Joaquin Turinas, selbst kein Gitarrenspieler, aber ein Komponist, der als spanischer Patriot einen nationalen Zugang zur Musik suchte und sich dem Flamenco zuwandte, schrieb für den lange Zeit berühmtesten spanischen Gitarristen An- drés Segovia Stücke, mit denen er den einzigartigen nationalen Stil verkörperte wie kein Zweiter. Rasgueados, Arpegios, Tremolos sind Stilmittel dieser Musik, die Klaus Wladar in den drei Sätzen der „Sonata op. 1“anschaulich vorführte. Rasselnde Akkorde und schwebende Flageolett-Töne faszinierten die Zuhörer wie die harfenähnlichen „arpegios“, eine äußerst lebendige, in den langsamen Teilen stimmungsvolle Musik – mit großer Empathie gespielt.

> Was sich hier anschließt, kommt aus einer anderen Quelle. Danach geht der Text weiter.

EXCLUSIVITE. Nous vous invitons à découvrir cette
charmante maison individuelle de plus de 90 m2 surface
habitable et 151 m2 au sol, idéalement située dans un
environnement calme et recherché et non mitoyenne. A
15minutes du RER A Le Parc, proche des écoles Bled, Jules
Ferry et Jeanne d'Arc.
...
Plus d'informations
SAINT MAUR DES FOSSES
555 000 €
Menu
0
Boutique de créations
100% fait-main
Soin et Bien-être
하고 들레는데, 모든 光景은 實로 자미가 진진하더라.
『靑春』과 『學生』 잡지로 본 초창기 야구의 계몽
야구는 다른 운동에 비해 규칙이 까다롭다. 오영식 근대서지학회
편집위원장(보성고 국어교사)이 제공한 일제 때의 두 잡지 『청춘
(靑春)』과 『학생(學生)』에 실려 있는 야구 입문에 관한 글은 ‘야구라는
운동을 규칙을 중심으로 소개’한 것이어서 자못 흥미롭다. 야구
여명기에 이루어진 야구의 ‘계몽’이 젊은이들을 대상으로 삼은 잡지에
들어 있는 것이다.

Als klassisches Gegenstück könnte man die „Rossiniana No.1“bezeichnen. Hier konnte man die enorme Breite von Wladars Repertoire erahnen. Mauro Giuliani aus Apulien hatte den klassisch italienischen Hintergrund. Die Motive für die Komposition bezog er aus Giacomo Puccinis Opern, deren Arien er spielerisch verarbeitete und die Orchestermusik in bewundernswerter Weise auf dieses Instrument allein übertrug. Klaus Wladar brillierte mit einem Feuerwerk an schwierigen Akkorden mit eingestreuten Flasheolett-Tönen, bei denen Saiten mit den Griff-Fingern zwischendurch nur berührt werden dürfen. Die rhythmischen Qualitäten seines Gitarrenspiels kamen noch in einem ganz anderen Metier zur Geltung. Die „Baden Jazz Suite“von Jiri Jirmat war gedacht als Hommage für den berühmten brasilianischen Gitarristen Baden Powell, der den Bossa Nova und Samba in die Gitarrenmusik brachte. Hier hatte Wladar die Gelegenheit, einschmeichelnde Melodien mit faszinierendem Rhythmus zu verbinden.

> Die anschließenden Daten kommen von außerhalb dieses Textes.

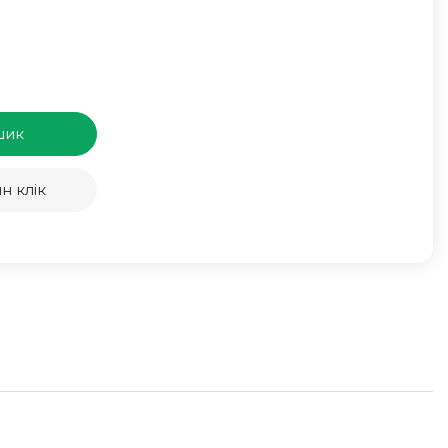
шик
н клік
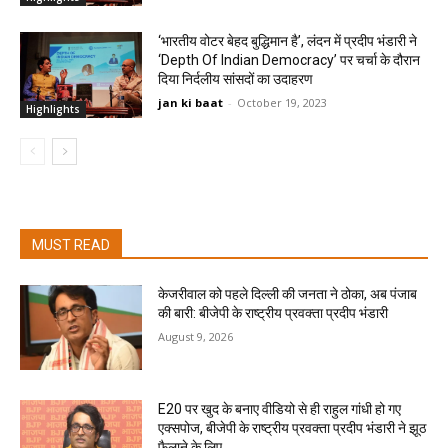
‘भारतीय वोटर बेहद बुद्धिमान है’, लंदन में प्रदीप भंडारी ने
‘Depth Of Indian Democracy’ पर चर्चा के दौरान
दिया निर्दलीय सांसदों का उदाहरण
jan ki baat
-
October 19, 2023
Highlights
MUST READ
केजरीवाल को पहले दिल्ली की जनता ने ठोका, अब पंजाब
की बारी: बीजेपी के राष्ट्रीय प्रवक्ता प्रदीप भंडारी
August 9, 2026
E20 पर खुद के बनाए वीडियो से ही राहुल गांधी हो गए
एक्सपोज, बीजेपी के राष्ट्रीय प्रवक्ता प्रदीप भंडारी ने झूठ
फैलाने के लिए...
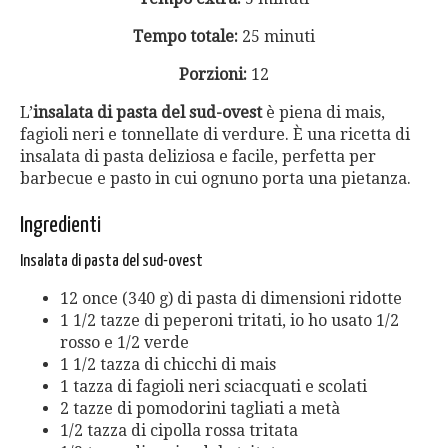
Tempo totale:
25 minuti
Porzioni:
12
L’
insalata di pasta del sud-ovest
è piena di mais,
fagioli neri e tonnellate di verdure. È una ricetta di
insalata di pasta deliziosa e facile, perfetta per
barbecue e pasto in cui ognuno porta una pietanza.
Ingredienti
Insalata di pasta del sud-ovest
12 once (340 g) di pasta di dimensioni ridotte
1 1/2 tazze di peperoni tritati, io ho usato 1/2
rosso e 1/2 verde
1 1/2 tazza di chicchi di mais
1 tazza di fagioli neri sciacquati e scolati
2 tazze di pomodorini tagliati a metà
1/2 tazza di cipolla rossa tritata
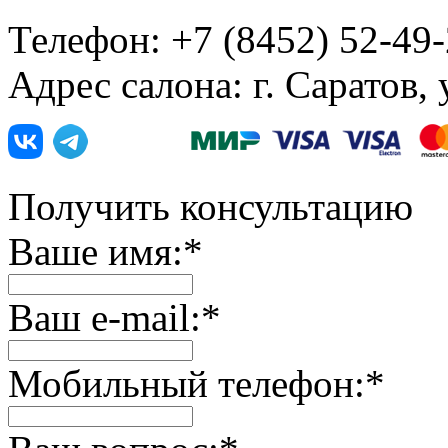
Телефон: +7 (8452) 52-49
Адрес салона: г. Саратов,
Получить консультацию
Ваше имя:
*
Ваш e-mail:
*
Мобильный телефон:
*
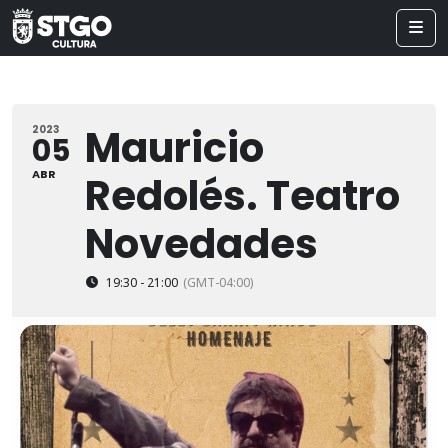
Mauricio
2023
05
ABR
Redolés. Teatro
Novedades
19:30 - 21:00
(GMT-04:00)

Der von Isaac Albéniz in seinen Klavierkompositionen entwickelte spanische Nationalstil veranlasste viele Gitarristen, seine Stücke für sich zu transkribieren. So wurde „Asturias“weltberühmt als typisch spanische Flamenco- und Zigeunermusik Andalusiens, ein Pflichtstück für alle, die sich spanischer Gitarrenmusik widmen. Mit „Drei katalanischen Liedern“verweilte der Solist in dieser außergewöhnlichen Musiklandschaft und erzählte mit den Stücken des Gitarrenvirtuosen Miquel Llobet Geschichten von menschlichen Schicksalen, aufregend, melancholisch, fein und zart. Zu diesen Facetten des Gitarrenspiels fügte Wladar noch „Tango en Skai“von Roland Dyens hinzu, nicht so recht als originaler Tango anerkannt, weil zu europäisch empfunden, aber schwungvoll und tänzerisch, und darum reichlich beklatscht. Die Überraschung war die erste Zugabe: die raffinierte Musik zu einem Box-Computerspiel von Kotaro Oshio, ein Leckerbissen die zweite: „Mercy, mercy, mercy“von Joe Zawinul, dann das argentinische „Candombe“und als Schlusspunkt „Triumphal“, echter „Tango Nuovo“Astor Piazollas, solo auf der Gitarre. Ein eindrucksvolles Konzerterlebnis in der Abgeschiedenheit der stillen Waldklause.